[Saved data entries]
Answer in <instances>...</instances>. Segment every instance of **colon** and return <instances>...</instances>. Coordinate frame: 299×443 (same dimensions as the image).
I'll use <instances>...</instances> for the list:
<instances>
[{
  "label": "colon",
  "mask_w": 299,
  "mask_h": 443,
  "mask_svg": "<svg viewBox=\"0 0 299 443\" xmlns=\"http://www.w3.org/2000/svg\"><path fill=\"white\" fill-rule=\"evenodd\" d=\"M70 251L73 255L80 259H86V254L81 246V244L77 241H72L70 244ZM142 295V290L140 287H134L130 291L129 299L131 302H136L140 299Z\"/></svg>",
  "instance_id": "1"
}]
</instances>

(WORK ITEM):
Repeat the records above in full, word for word.

(ANSWER):
Answer in <instances>...</instances>. Segment every instance of **colon** and return <instances>...</instances>. Coordinate frame: 299×443 (same dimensions as the image).
I'll use <instances>...</instances> for the list:
<instances>
[{
  "label": "colon",
  "mask_w": 299,
  "mask_h": 443,
  "mask_svg": "<svg viewBox=\"0 0 299 443\" xmlns=\"http://www.w3.org/2000/svg\"><path fill=\"white\" fill-rule=\"evenodd\" d=\"M70 251L73 255L80 259H86V254L81 246V244L77 241H72L70 244ZM142 295V290L140 287H134L130 291L129 299L131 302H136L140 299Z\"/></svg>",
  "instance_id": "1"
}]
</instances>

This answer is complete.